Harry Guy died at St Joseph’s Nursing Home in Beaconsfield in 1955 and the estate was advertised for sale the following year.  It was described as an “Exceptional Freehold Residential and Farming Property of about 226 acres situated two miles from the station and the shops.  A medium sized house of Quality and Distinction….. beautifully sited facing full south and approached by a long drive…..New Model Farm Buildings for T.T. Attested Herd and fine old Tithe Barn …. and three detached cottages”.

Since then The Grange has passed through the hands of a number of owners, including Ken Bates, the chairman and owner of Chelsea Football Club.  In the 1980s the house was extensively modernised with an indoor swimming pool and self-contained flat.  When the estate was offered for sale in 1996, the asking price was £3.75 million.  The estate could be bought as a whole or as separate Lots.  Lot No. 2 was Wood Cottage; Lot 3 was Bridleway Cottage.  The ice cream business was not for sale and was to be relocated.

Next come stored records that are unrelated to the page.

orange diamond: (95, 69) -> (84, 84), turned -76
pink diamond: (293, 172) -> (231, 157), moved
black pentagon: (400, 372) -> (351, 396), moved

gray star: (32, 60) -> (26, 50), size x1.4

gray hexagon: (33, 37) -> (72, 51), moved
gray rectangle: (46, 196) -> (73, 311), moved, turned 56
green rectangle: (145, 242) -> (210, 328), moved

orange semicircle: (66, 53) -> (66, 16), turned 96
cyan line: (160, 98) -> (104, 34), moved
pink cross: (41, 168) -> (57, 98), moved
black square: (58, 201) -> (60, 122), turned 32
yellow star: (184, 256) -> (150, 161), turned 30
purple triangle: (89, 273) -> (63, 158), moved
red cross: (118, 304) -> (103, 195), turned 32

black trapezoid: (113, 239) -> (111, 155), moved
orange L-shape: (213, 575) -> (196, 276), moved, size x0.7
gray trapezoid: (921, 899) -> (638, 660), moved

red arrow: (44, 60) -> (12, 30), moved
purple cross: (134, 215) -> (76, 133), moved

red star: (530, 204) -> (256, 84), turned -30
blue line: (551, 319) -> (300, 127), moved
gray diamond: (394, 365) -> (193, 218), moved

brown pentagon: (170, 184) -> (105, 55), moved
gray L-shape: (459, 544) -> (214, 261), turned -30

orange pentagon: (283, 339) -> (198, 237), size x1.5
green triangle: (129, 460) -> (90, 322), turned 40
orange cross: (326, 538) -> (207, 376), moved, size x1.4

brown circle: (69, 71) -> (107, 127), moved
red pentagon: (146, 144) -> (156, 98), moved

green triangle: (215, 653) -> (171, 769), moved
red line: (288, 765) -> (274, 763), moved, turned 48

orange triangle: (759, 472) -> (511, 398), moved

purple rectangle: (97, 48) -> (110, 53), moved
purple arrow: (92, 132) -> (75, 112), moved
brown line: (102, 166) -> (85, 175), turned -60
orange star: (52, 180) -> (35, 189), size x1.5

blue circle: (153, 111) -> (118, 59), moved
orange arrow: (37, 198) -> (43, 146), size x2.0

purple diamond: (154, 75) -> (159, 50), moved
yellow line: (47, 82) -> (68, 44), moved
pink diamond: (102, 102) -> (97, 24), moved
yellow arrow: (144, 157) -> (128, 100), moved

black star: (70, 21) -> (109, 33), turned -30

For 50 years or more the whole farm was used for dairying but since about 1996 it has been used for arable rotation, mainly wheat and barley.  However, there is no farm as such at Whites Hill today.  The farm buildings have gone, and the fields are ploughed  and harvested by a farmer who lives in Homer Green.  The present owner of the estate is Lord Swraj Paul who came to Britain from India in 1966.  He made his money in the steel industry, has 2 sons and 1 daughter, is a Privy Councillor and a Freeman of the City of London.